◆ WHAT YOU HAVE TO DO
Please copy every record below exactly, but leave the pictures out.

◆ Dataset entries
---

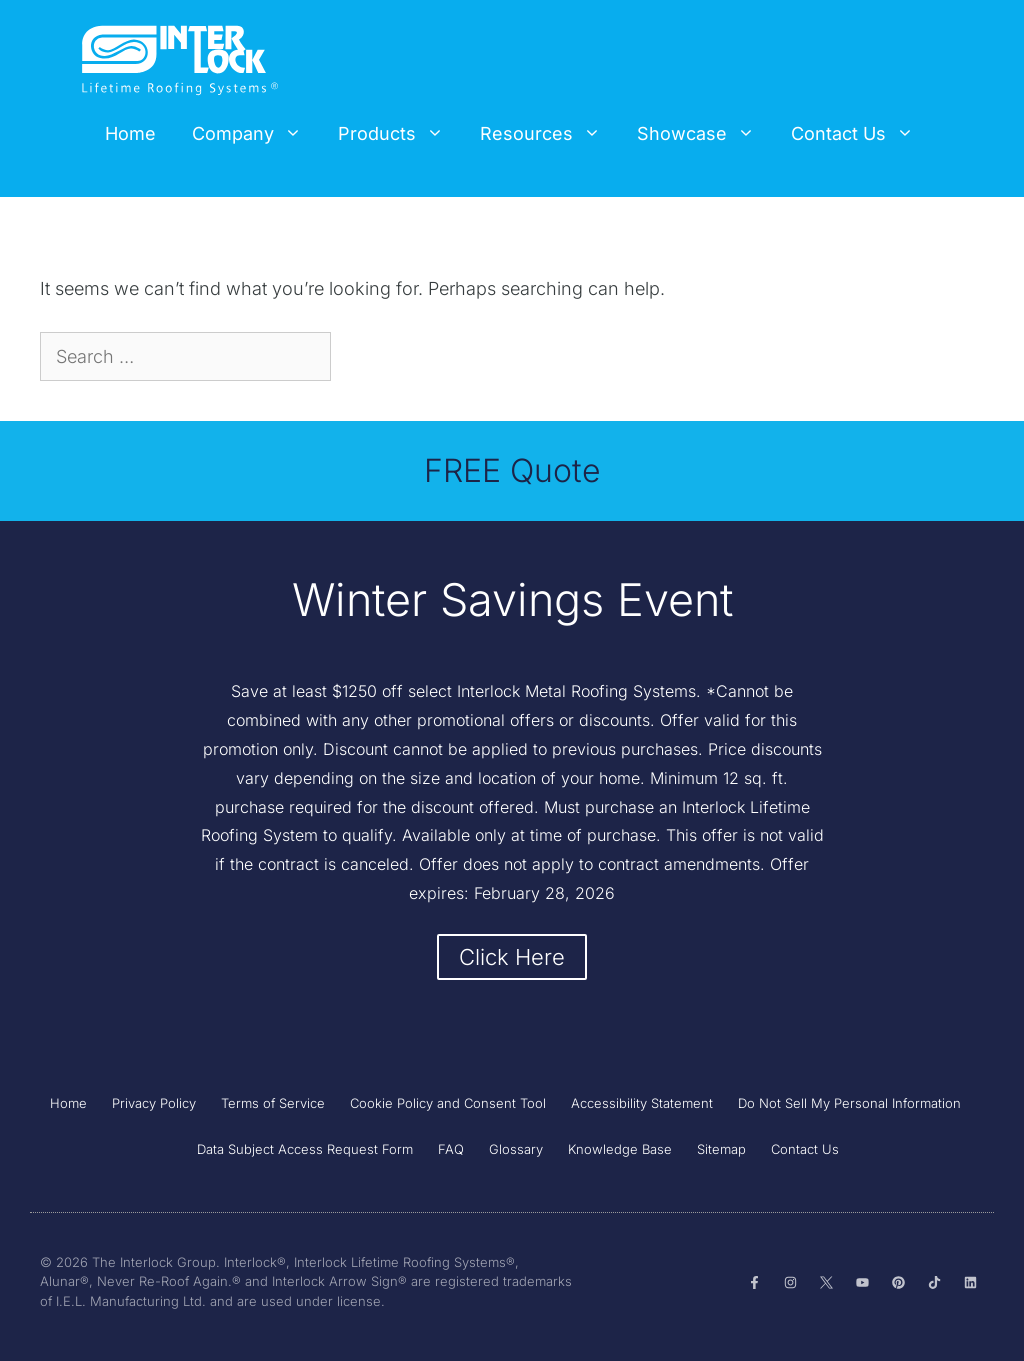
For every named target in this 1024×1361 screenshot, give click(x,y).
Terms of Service (273, 1103)
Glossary (516, 1149)
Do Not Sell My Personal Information (849, 1103)
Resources (549, 134)
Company (256, 134)
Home (130, 133)
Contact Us (861, 134)
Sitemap (721, 1149)
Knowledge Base (620, 1149)
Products (400, 134)
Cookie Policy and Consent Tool (448, 1103)
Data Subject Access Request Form (305, 1149)
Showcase (705, 134)
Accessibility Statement (642, 1103)
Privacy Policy (154, 1103)
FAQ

---

◆ TASK RESULT
For every named target in this 1024×1361 screenshot, give click(x,y).
Terms of Service (273, 1103)
Glossary (516, 1149)
Do Not Sell My Personal Information (849, 1103)
Resources (549, 134)
Company (256, 134)
Home (130, 133)
Contact Us (861, 134)
Sitemap (721, 1149)
Knowledge Base (620, 1149)
Products (400, 134)
Cookie Policy and Consent Tool (448, 1103)
Data Subject Access Request Form (305, 1149)
Showcase (705, 134)
Accessibility Statement (642, 1103)
Privacy Policy (154, 1103)
FAQ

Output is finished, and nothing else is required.